Data to examine Start Marker
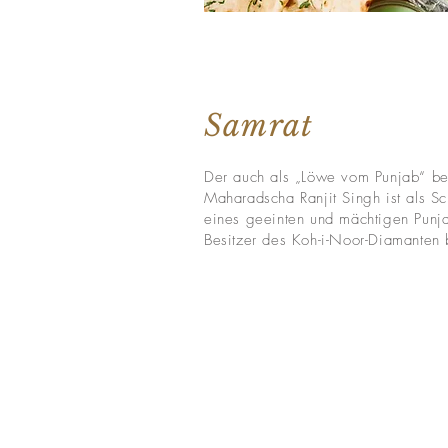
Samrat
Der auch als „Löwe vom Punjab“ be
Maharadscha Ranjit Singh ist als Sc
eines geeinten und mächtigen Punj
Besitzer des Koh-i-Noor-Diamanten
Data to examine End Marker
■ **To do**
Each record above must be returned exactly as written, with its pictures omitted.

■ **Your response**
Samrat
Der auch als „Löwe vom Punjab“ be
Maharadscha Ranjit Singh ist als Sc
eines geeinten und mächtigen Punj
Besitzer des Koh-i-Noor-Diamanten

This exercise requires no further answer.